The big problem is that often ships will appear in a position like this…
…and the laser is very slow at moving. (You can’t do number-pad steering in combat.) You can take many hits just from moving to shooting position. Here’s a battle (with the barrier shields off) that went relatively lucky; often the ships aren’t as well behaved and you need to adjust multiple times:
I constantly found myself in a situation where I would sustain rapid-fire from an enemy ship and even with my attempt at moving the laser over as “fast” as possible eventually I just would die.
I finally threw in the towel, as this is All the Adventures, not All the Space Simulators. I have here a video of the game played on Sharp X1 cued to start right at “0 PARSECS” with the planet in view. Once pointed the right direction, your ship will enter orbit and you press F5 to activate the next section of the game.
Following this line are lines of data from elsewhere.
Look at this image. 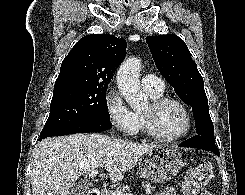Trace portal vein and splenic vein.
Segmentation results:
<instances>
[{
	"instance_id": "portal-vein-and-splenic-vein-1",
	"label": "portal vein and splenic vein",
	"mask_w": 245,
	"mask_h": 195,
	"mask_svg": "<svg viewBox=\"0 0 245 195\" xmlns=\"http://www.w3.org/2000/svg\"><path fill=\"white\" fill-rule=\"evenodd\" d=\"M97 174H98V170L97 169L92 170L89 173V178H94ZM112 195H133V194L132 193H114V192H112Z\"/></svg>"
}]
</instances>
The video above keeps going into the adventure part but does not finish it. Things get a bit complicated so I’m going to wait on delving into there next time. (The game is in BASIC, and I have a setup from gschmidl that will skip straight to the adventure.) I will try a few more jabs at the space combat, but unless I’m missing something I’ll say finding the Bluestone will stay as my ultimate goal, because I really don’t want to deal with shooting down invisible enemies in space.